Mis à jour le 28.09.12 à 16h17

Le patriarche Cyrille, primat de l'Eglise orthodoxe russe, a défendu vendredi, de manière implicite, la politique de rapprochement avec l'Etat engagée mutuellement avec le président Vladimir Poutine, la jugeant bénéfique pour la société. Selon Cyrille, l'Eglise orthodoxe ne sort pas de son rôle en soutenant une institution qui exerce un pouvoir temporel, car cela permet la coexistence pacifique des membres d'une société «propice au pêché». 

«Un soutien clair et très marqué de l'Eglise orthodoxe à l'institution de (...) l'Etat ne signifie pas l'appui de tel ou tel responsable politique par tous les représentants» de l'institution religieuse, a-t-il déclaré devant l'université d'Etat de Moscou. Malgré sa formation communiste, Vladimir Poutine, un ancien responsable du KGB, a constamment défendu des liens rapprochés entre l'Etat et l'Eglise orthodoxe depuis son arrivée au pouvoir en 2000, même s'il a également plaidé pour la liberté de culte.

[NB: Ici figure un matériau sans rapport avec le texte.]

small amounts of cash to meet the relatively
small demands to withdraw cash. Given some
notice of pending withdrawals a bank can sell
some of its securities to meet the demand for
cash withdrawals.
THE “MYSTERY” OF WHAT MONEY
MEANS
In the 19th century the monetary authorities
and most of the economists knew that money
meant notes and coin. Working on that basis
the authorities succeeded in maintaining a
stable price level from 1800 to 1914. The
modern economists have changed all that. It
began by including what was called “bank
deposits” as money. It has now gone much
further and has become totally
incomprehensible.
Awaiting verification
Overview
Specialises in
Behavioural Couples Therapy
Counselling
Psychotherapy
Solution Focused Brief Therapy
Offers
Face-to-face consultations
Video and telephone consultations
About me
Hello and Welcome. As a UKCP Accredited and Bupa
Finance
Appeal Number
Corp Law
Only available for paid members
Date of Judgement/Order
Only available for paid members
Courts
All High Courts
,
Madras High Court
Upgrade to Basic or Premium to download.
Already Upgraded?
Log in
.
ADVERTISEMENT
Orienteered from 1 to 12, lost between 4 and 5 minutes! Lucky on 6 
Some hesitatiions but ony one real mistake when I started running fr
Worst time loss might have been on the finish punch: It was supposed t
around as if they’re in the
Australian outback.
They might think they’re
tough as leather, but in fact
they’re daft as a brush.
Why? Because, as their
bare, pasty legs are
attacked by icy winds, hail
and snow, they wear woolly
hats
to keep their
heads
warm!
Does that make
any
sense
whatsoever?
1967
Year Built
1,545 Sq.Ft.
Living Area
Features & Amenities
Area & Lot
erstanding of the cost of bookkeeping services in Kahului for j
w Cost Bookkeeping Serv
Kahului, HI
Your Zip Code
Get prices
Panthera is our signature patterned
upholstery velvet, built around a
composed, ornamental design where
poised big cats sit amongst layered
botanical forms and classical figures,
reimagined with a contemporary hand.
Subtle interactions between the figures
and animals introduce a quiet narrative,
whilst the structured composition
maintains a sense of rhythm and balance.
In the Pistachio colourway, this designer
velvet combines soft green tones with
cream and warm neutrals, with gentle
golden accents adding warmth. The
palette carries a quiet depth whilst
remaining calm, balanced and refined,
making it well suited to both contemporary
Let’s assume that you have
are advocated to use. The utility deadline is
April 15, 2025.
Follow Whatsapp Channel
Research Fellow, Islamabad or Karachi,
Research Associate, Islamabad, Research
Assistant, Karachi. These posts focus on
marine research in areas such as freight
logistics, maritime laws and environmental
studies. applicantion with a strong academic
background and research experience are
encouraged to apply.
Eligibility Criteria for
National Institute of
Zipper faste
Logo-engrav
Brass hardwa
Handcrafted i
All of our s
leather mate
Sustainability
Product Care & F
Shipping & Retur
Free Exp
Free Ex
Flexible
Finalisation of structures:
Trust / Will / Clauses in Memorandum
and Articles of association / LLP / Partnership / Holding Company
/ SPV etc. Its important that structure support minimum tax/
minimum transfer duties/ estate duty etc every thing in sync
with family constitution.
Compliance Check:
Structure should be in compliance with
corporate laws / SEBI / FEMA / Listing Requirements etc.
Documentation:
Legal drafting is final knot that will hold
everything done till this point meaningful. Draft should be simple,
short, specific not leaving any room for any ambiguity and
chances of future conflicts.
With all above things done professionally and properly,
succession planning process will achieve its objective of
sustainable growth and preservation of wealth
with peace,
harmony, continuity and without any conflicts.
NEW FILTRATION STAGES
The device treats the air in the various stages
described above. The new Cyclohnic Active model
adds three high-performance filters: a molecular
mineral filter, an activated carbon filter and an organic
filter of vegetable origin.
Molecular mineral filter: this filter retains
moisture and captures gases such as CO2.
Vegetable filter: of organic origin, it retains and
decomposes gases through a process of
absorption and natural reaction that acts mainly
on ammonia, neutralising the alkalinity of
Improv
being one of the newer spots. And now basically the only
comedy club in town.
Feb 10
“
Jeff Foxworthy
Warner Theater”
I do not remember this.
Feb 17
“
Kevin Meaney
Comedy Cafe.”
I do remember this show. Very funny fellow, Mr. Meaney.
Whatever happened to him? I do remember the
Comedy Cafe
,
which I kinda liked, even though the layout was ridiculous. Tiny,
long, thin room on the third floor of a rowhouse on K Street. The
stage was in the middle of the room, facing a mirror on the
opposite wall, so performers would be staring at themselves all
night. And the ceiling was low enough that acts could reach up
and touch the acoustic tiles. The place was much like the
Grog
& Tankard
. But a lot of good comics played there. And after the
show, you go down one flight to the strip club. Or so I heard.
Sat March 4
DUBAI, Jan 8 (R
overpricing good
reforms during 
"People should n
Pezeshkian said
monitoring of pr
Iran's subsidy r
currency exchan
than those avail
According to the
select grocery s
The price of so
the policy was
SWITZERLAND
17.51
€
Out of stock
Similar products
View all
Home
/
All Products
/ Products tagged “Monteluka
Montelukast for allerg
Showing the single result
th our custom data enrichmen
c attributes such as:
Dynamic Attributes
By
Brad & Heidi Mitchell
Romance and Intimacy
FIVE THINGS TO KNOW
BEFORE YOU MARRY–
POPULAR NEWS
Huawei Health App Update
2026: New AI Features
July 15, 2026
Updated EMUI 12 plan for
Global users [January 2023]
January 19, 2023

La condamnation à deux ans de prison de trois membres du groupe féministe "Pussy Riot" pour avoir chanté un simulacre de prière hostile à Vladimir Poutine dans une cathédrale (voir ) a relancé le débat sur les liens entre les deux institutions, alors que 70% des Russes se disent orthodoxes, même si une grande partie ne sont pas pratiquants. Le patriarche Cyrille n'a cité explicitement ni Vladimir Poutine ni les Pussy Riot dans son intervention de vendredi.

Egalement alarmée par l'assassinat d'un chef spirituel soufi dans la République du Daghestan, la Douma, la chambre basse du Parlement, prépare un texte qui prévoirait des peines allant jusqu'à trois ans de prison pour toute personne qui offenserait les sentiments religieux.